Es so eine Sache mit der Objektivität. Sie ist seit Jahrhunderten von Geistern jeglicher Couleur betrachtet, diskutiert und zu definieren versucht worden. Wissenschaftliche Objektivität, also eine unabhängige Untersuchung und entsprechend unabhängigge Untersuchungsergebnisse, ist durchaus erstrebenswert, doch allein weil jeder Wissenschaftler ein individuell geprägtes und motiviertes (nicht zuletzt: bezahltes) Subjekt ist, kaum realistisch. Dennoch sollten wissenschaftliche Ergebnisse Basis von Handeln/Entscheiden sein. Was sonst? Insbesondere dann, wenn es eine wissenschaftliche Mehrheit zu einem Thema wie beim Klimawandel gibt.

Fakt ist: Der IPCC ist eine Art Bindeglied zwischen Wissenschaft und Politik. Er ist Teil des Informationsflusses zum Thema Klima und Klimawandel und liefert entsprechende Infos. Weil er diese sammelt, aufbereitet und formuliert und dabei die Mitsprache (Manipulation?) von Nicht-Wissenschaftlern wie Regierungsvertretern akzeptiert, ist Objektivität tatsächlich schwer praktikabel, denn die wissenschaftlichen Ergebnisse sind auch politische.

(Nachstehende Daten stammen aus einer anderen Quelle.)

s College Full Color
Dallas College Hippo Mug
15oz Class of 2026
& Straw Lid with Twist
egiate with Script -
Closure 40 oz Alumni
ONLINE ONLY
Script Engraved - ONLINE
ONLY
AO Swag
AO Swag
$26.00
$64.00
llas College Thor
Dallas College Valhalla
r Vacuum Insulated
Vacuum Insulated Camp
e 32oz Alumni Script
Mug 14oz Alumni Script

Was ist wissenschaftlicher Konsens?

Der Weltklimareport spiegelt in der Natur seiner Sache als Sammlung von Forschungsergebnissen das geballte Wissen der Klimaforscher dieser Welt wider. Und auch wenn der eine oder andere Wissenschaftler nicht der Meinung ist, dass es eine Klimaveränderung gibt, die der Mensch verursacht beziehungsweise beschleunigt, so gibt es dennoch einen sogenannten wissenschaftlichen Konsens darüber. Denn es gibt weltweit eine wissenschaftliche Mehrheit, nichts anderes bedeutet ein wissenschaftlicher Konsens nämlich, die genau das behauptet und mit wissenschaftlicher Forschung belegt. Wer Details dazu lesen will, dem sei diese Seite hier empfohlen.

Das heißt also: Die Mehrheit der Wissenschaftler dieser Welt ist sich einig darin, dass wir Menschen einen Klimawandel verursachen beziehungsweise beschleunigen.

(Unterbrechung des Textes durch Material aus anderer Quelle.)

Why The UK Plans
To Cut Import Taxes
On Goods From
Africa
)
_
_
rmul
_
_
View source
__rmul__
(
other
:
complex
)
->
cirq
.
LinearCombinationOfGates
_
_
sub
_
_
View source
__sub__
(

Warum dieser wissenschaftliche Konsens bisher dennoch weder zu einem politischen Konsens noch zu einem gesellschaftlichen Konsens und schon gar nicht zu einem medialen Konsens führt (die Rolle der Massenmedien im Vorfeld der Veröffentlichung des 5. Weltklimareports hat Cornelia in ihrem Artikel „Massenmedien bereiten medialen Boden für IPCC-Bericht“ sehr gut dargestellt), ist eine Frage, der ich mich im meinem nächsten Artikel widmen will.